[GIVEN RECORDS]

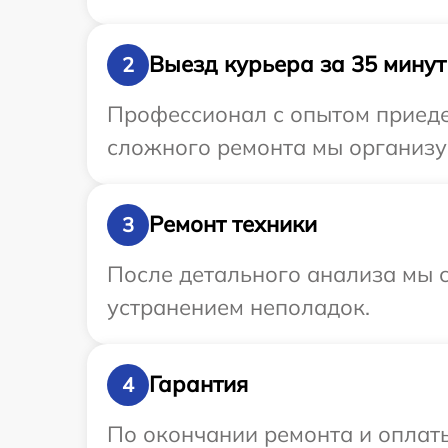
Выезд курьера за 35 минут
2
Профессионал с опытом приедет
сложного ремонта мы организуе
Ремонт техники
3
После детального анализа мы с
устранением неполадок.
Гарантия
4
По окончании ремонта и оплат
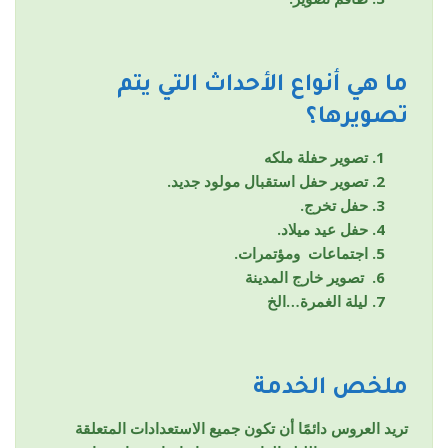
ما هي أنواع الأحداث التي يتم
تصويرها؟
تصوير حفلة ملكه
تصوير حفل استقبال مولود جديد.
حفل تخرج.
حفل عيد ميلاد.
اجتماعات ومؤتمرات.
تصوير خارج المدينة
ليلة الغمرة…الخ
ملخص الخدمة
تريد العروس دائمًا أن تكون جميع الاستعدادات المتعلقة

[/GIVEN RECORDS]
[GIVEN RECORDS]

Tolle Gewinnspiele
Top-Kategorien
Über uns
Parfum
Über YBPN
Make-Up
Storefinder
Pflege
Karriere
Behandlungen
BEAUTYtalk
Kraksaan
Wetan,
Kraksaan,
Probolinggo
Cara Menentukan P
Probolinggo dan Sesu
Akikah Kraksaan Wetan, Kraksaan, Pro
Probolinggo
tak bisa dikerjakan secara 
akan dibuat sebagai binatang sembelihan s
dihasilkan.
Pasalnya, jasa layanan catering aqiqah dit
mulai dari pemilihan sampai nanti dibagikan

[/GIVEN RECORDS]

* TASK DIRECTIONS *
Copy the entries above exactly, but only from the line holding "Cara Menentukan P" through the line holding "mulai dari pemilihan sampai nanti dibagikan", both included.

* ANSWER FOR THE TASK *
Cara Menentukan P
Probolinggo dan Sesu
Akikah Kraksaan Wetan, Kraksaan, Pro
Probolinggo
tak bisa dikerjakan secara 
akan dibuat sebagai binatang sembelihan s
dihasilkan.
Pasalnya, jasa layanan catering aqiqah dit
mulai dari pemilihan sampai nanti dibagikan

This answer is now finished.